Saturday, August 27, 2016

THE SUBHUMAN DANISH: For the third time this year, 40 pilot whales have been viciously slaughtered in the Danish Faroe Islands.


 


Third Pilot Whale Grind in the Faroe Islands


  By MarEx 2016-08-27 04:05:43

For the third time this year, pilot whales have been killed in the Danish Faroe Islands. The grind began at 7am on Friday when a pod of 40 pilot whales was reported to local authorities off Skálatoftir, on the island of Borðoy. The pod was then driven by 12 Faroese boats to Hvannasund for slaughter.

Although most of the pod was able to escape, Faroese media has confirmed nine whales were killed. They were forced to beach and had blunt hooks beaten into their blowholes to drag them onto the sand where locals cut their spinal cord resulting in a stressful and drawn-out death, reports Sea Shepherd.

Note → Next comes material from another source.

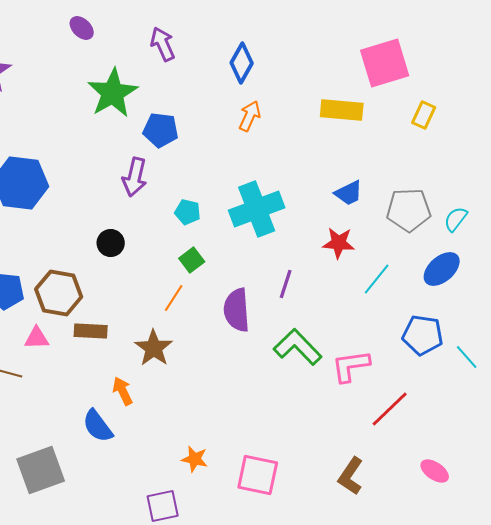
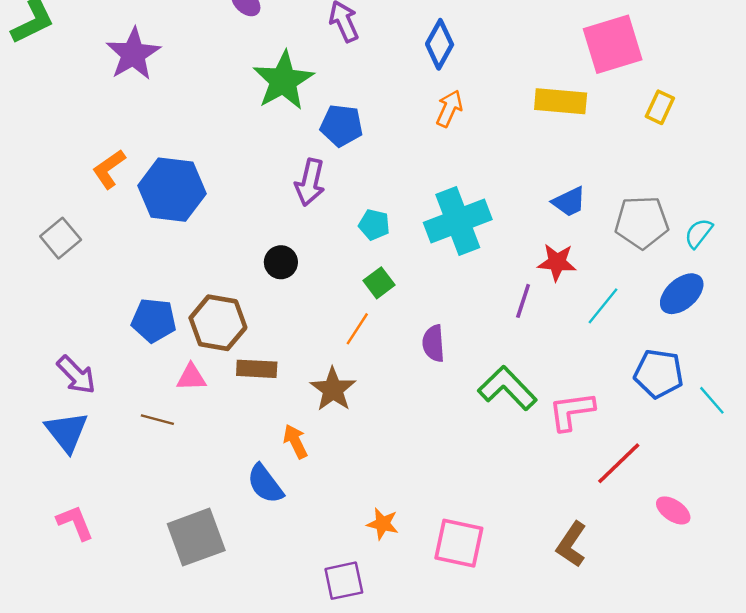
purple line: (286, 284) -> (523, 301), moved
purple semicircle: (237, 310) -> (433, 343), size x0.7
pink ellipse: (435, 471) -> (673, 510), moved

“Though the hunters claim the kill is quick, the drive hunt can take hours to complete. This is an extremely long and stressful process for the whales, who are then led to slaughter.” said Operation Bloody Fjords campaign leader, Geert Vons.



A total of 28 Sea Shepherd volunteers were arrested during the 2014 and 2015 Pilot Whale Defense Campaigns in the Faroe Islands. Many of those were subsequently deported.

During the same period, Faroese and Danish authorities confiscated a total of four Sea Shepherd small boats used to defend pilot whales, and arrested Sea Shepherd Captain Jessie Treverton on charges of ‘harassing’ dolphins by guiding them away from a killing beach.

Earlier this month, Treverton evaded border security and returned to the Faroe Islands to demand her day in court and the return of her vessel MV Spitfire.

Sea Shepherd has led the opposition to the grind since 1983.



Whaling has been practiced in the Faroe Islands since about the time of the first Norse settlements on the islands in around the 10th century. It is regulated by the Faroese authorities. Around 800 long-finned pilot whales and some Atlantic white-sided dolphins are killed annually.

The hunts are non-commercial and are organized on a community level. Anyone can participate, but special training is necessary to kill the whale with the spinal lance.

The hunters first surround the pilot whales with a wide semicircle of boats. The boats then drive the pilot whales into a bay or to the bottom of a fjord. Not all bays are certified, and the slaughter will only take place on a certified beach.

Many Faroese consider the hunt an important part of their food culture and history.